The lightbulbs shone bright and clear. I just hope he takes it into practice……

After lunch I think the previous days chaos was catching up on me and I was just staring and sometimes listening but not typing. But I enjoyed tha Heads and Tail game to wake everyone up after lunch.. Everyone put in £1 and stood up and put their hands on their heads or tail. Someone tossed a coin and those that lost sat down. It went on until the final 2 and whoever was left standing, won. What a great simple quick fun money raiser – must use this at all our events to raise funds!

Today I learnt so much that I hadn’t heard before. Obviously I won’t remember much at all if anything, but I loved sitting and listening to different yet invaluable stuff, listening to different healthcare professionals, from different environments ……

Sooooo worth all the chaos and traumas of getting there – loved it because of its difference……..

My first sight of Still Alice……

I had the most amazing evening at my publishers, Bloomsbury on Wednesday evening. Me and my partner in writing, Anna Wharton, were there to do a short talk, along with 7 other authors, ours being about the launch of the paperback version next year. It has a wonderful new cover, but I’m not allowed to show that until someone says, ‘GO’😂.

So Thursday morning found me trundling through a sunny London to St Pancras as I was heading back north to Sheffield to meet up with the new cast of Still Alice and watch their performance for the first time. It had its premiere at Leeds Playhouse with a different set of actors, so it would be interesting to see how the new ‘family’ settled in.

Lisa Genova, author of Still Alice kindly wrote this for my book in America.

Nicky Taylor from Leeds Playhouse was meeting me at Sheffield station before heading for the theatre and barring a few delays on the train, we had plenty of time to trundle up to the theatre and have a cuppa tea.
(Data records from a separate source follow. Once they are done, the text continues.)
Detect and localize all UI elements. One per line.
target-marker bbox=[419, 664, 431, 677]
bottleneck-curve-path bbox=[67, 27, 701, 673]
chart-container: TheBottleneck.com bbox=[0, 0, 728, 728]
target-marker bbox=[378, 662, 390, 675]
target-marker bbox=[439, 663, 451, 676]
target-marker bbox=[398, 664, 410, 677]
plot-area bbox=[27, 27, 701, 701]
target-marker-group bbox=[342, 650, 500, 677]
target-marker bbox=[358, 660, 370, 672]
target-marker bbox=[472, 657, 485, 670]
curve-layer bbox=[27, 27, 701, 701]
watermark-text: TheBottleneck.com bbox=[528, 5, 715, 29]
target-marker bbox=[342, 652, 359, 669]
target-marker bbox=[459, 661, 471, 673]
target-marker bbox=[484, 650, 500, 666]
Once we went over to the theatre we were met by Producer Michael Parke who was sooo happy as to how it gone so far and we became even more excited at the prospect of seeming it. When we were looking our seats, Director David Grindly gave us a hug and hello and agreed we’d meet everyone afterwards. The staff looked after us wonderfully and were very kind, even making sure I didn’t forget my suitcase⭐️

So now for my own review of the performance and those that know me know I will say if I don’t like anything or think something should have been done differently……..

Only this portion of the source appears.